(Collected data)
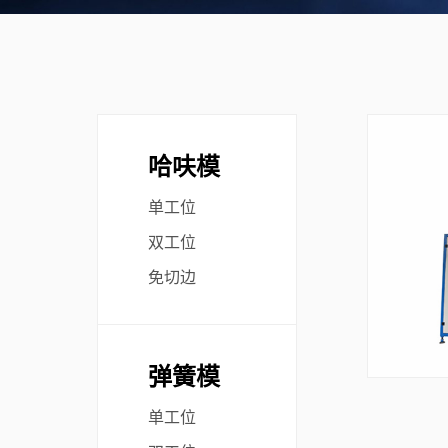
哈呋模
单工位
双工位
免切边
弹簧模
单工位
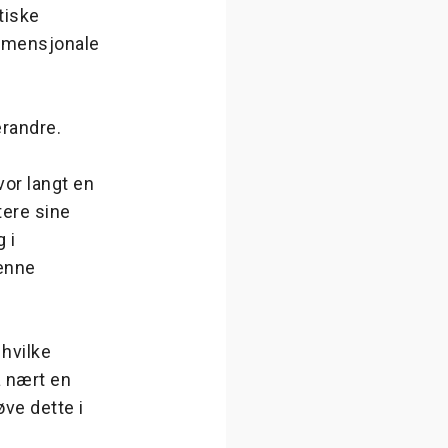
tiske
dimensjonale
erandre.
vor langt en
tere sine
 i
denne
hvilke
å nært en
ve dette i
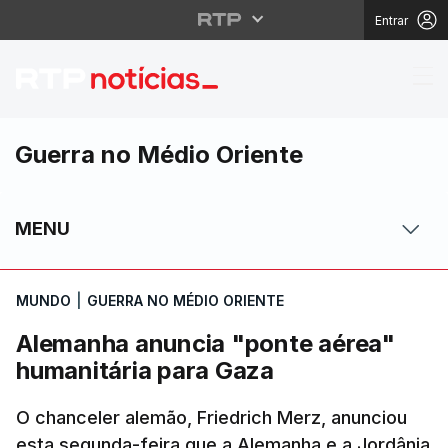
Entrar
Alemanha anuncia "pon
Guerra no Médio Oriente
MENU
MUNDO
|
GUERRA NO MÉDIO ORIENTE
Alemanha anuncia "ponte aérea"
humanitária para Gaza
O chanceler alemão, Friedrich Merz, anunciou
esta segunda-feira que a Alemanha e a Jordânia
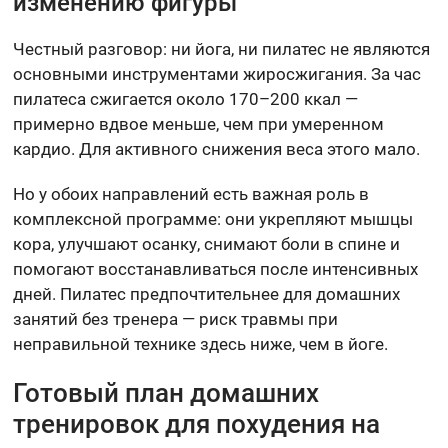
изменению фигуры
Честный разговор: ни йога, ни пилатес не являются
основными инструментами жиросжигания. За час
пилатеса сжигается около 170–200 ккал —
примерно вдвое меньше, чем при умеренном
кардио. Для активного снижения веса этого мало.
Но у обоих направлений есть важная роль в
комплексной программе: они укрепляют мышцы
кора, улучшают осанку, снимают боли в спине и
помогают восстанавливаться после интенсивных
дней. Пилатес предпочтительнее для домашних
занятий без тренера — риск травмы при
неправильной технике здесь ниже, чем в йоге.
Готовый план домашних
тренировок для похудения на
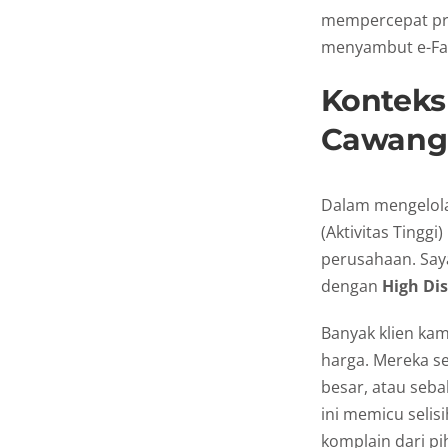
mempercepat pros
menyambut e-Fa
Konteks
Cawang
Dalam mengelola b
(Aktivitas Tingg
perusahaan. Saya
dengan
High Dis
Banyak klien ka
harga. Mereka s
besar, atau seba
ini memicu seli
komplain dari pi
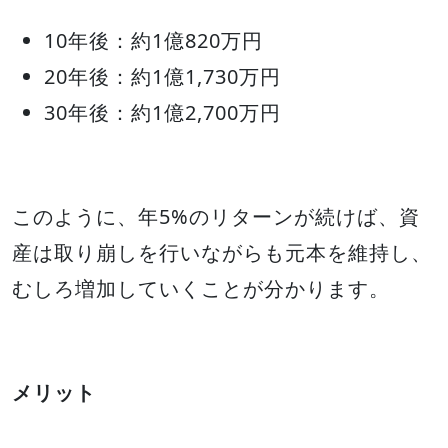
10年後：約1億820万円
20年後：約1億1,730万円
30年後：約1億2,700万円
このように、年5%のリターンが続けば、資
産は取り崩しを行いながらも元本を維持し、
むしろ増加していくことが分かります。
メリット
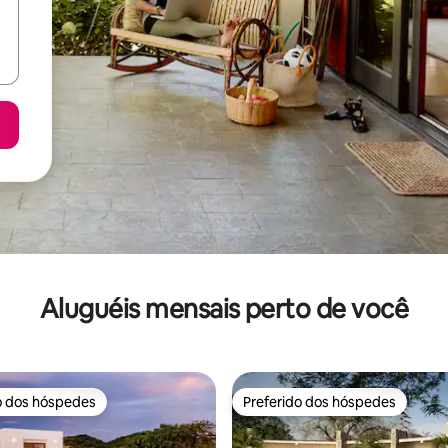
Aluguéis mensais perto de você
o dos hóspedes
Preferido dos hóspedes
o dos hóspedes
Preferido dos hóspedes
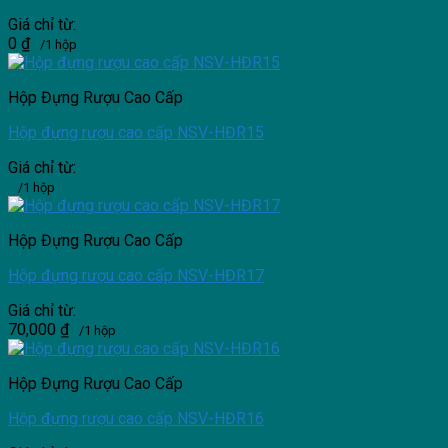
Giá chỉ từ:
0
₫
/1 hộp
Hộp Đựng Rượu Cao Cấp
Hộp đựng rượu cao cấp NSV-HĐR15
Giá chỉ từ:
/1 hộp
Hộp Đựng Rượu Cao Cấp
Hộp đựng rượu cao cấp NSV-HĐR17
Giá chỉ từ:
70,000
₫
/1 hộp
Hộp Đựng Rượu Cao Cấp
Hộp đựng rượu cao cấp NSV-HĐR16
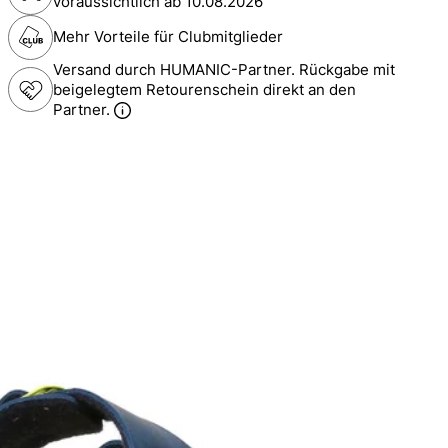
voraussichtlich ab
10.08.2026
Mehr Vorteile für Clubmitglieder
Versand durch HUMANIC-Partner. Rückgabe mit
beigelegtem Retourenschein direkt an den
Partner.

*Exercise requirements:*
For the string "Partner", report how many lines of the records contain it, giving the number only.

*Solution below:*
2